= Hugh Fleetwood =

British writer and painter

Hugh Fleetwood (born 1944) is a British writer and painter.

== Biography ==
At 18 Fleetwood went to live to France, and later moved to Italy at the age of 21. He remained in Italy for the next fourteen years. Fleetwood had his first art exhibition in 1970 at the Festival dei Due Mondi in Spoleto. He published his first novel, A Painter of Flowers, in 1971, and also designed the book's jacket.

Fleetwood won the John Llewellyn Rhys Prize in 1974 for his second novel, The Girl Who Passed for Normal. His 1977 novel The Order of Death formed the basis for the screenplay of the 1983 film Copkiller, starring Harvey Keitel and John Lydon.
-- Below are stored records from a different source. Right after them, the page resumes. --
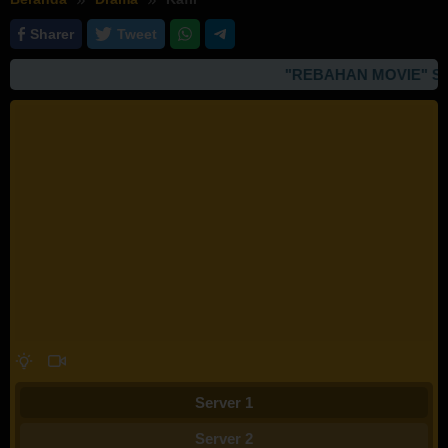
Sharer
Tweet
"REBAHAN MOVIE" SI
Server 1
Server 2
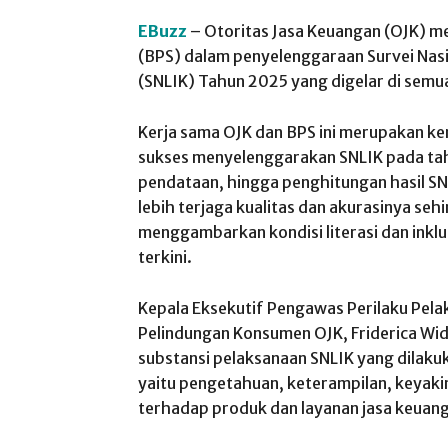
EBuzz
– Otoritas Jasa Keuangan (OJK) m
(BPS) dalam penyelenggaraan Survei Nasio
(SNLIK) Tahun 2025 yang digelar di semua
Kerja sama OJK dan BPS ini merupakan ke
sukses menyelenggarakan SNLIK pada tah
pendataan, hingga penghitungan hasil S
lebih terjaga kualitas dan akurasinya se
menggambarkan kondisi literasi dan inkl
terkini.
Kepala Eksekutif Pengawas Perilaku Pela
Pelindungan Konsumen OJK, Friderica Wi
substansi pelaksanaan SNLIK yang dilaku
yaitu pengetahuan, keterampilan, keyaki
terhadap produk dan layanan jasa keuan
Fleetwood adapted the book for the film with director Roberto Faenza and Ennio De Concini.

After his return to England, he had two further solo art shows. He currently lives in London.

In 2020, being unable to reach his studio to paint due to the COVID-19 pandemic, he finished work on seven novels begun in the previous years and revised two older novels. He published these nine books himself through the Amazon platform.

== Bibliography ==

=== Novels ===
- 1972 - A Painter of Flowers, Hamish Hamilton (UK)/Viking (US)
- 1973 - The Girl Who Passed For Normal, H.H. (UK)/Stein and Day (US)
- 1974 - Foreign Affairs, H.H. (UK)/Stein & Day (US)
- 1975 - A Conditional Sentence, H.H. (UK)/Pocket Books (US)
- 1976 - A Picture of Innocence, H.H. (UK)/Pocket Books (US)
- 1977 - The Order of Death, H.H. (UK)/Simon & Schuster (US)
- 1978 - An Artist and a Magician (US: Roman Magic) H.H. (UK)/Atheneum (US)
- 1980 - The Godmother, H.H. (UK) (Revised edition 2020)
- 1981 - The Redeemer, H.H. (UK)/Simon & Schust. (US)
- 1983 - A Young Fair God, H.H. (UK)(Revised edition 2020)
- 1986 - Paradise, H.H. (UK)
- 1987 - The Past, H.H. (UK)
- 1989 - The Witch, Viking (UK & US)
- 1991 - The Mercy Killer, Sinclair-Stevenson Ltd (UK)
- 1999 - Brothers, Serpent's Tail (UK)
- 2006 - The Dark Paintings, Bigfib	 (UK)
- 2013 - Our Lady of the Flies (Revised edition 2020)
- 2020 - The Portrait Painter
- 2020 - Freedom
- 2020 - The Vampire of Tlallpa
- 2020 - The Angel of Death: The Scottish Trilogy Book One
- 2020 - A Great Shot: The Scottish Trilogy Book Two
- 2020 - Complicity: The Scottish Trilogy Book Three
- 2020 - The Company of Finches
- 2022 - " Collected poems" Simple Edizioni, Macerata

=== Novellas ===
- 2004 - L & I, Millivres (UK)
- 2008 - The Other Half, Arcadia (UK)

=== Short stories ===
- 1979 - The Beast, H.H. (UK)/Atheneum (US)
- 1982 - Fictional Lives, H.H. (UK)
- 1984 - A Dance to the Glory of God, H.H. (UK)
- 1988 - Man Who Went Down with His Ship, H.H. (UK)

=== Travel writing ===
- 1985 - A Dangerous Place, H.H. (UK)

=== Poetry ===
- 2019 - "Sketches and Reflections", Zeus Publishing (Russia)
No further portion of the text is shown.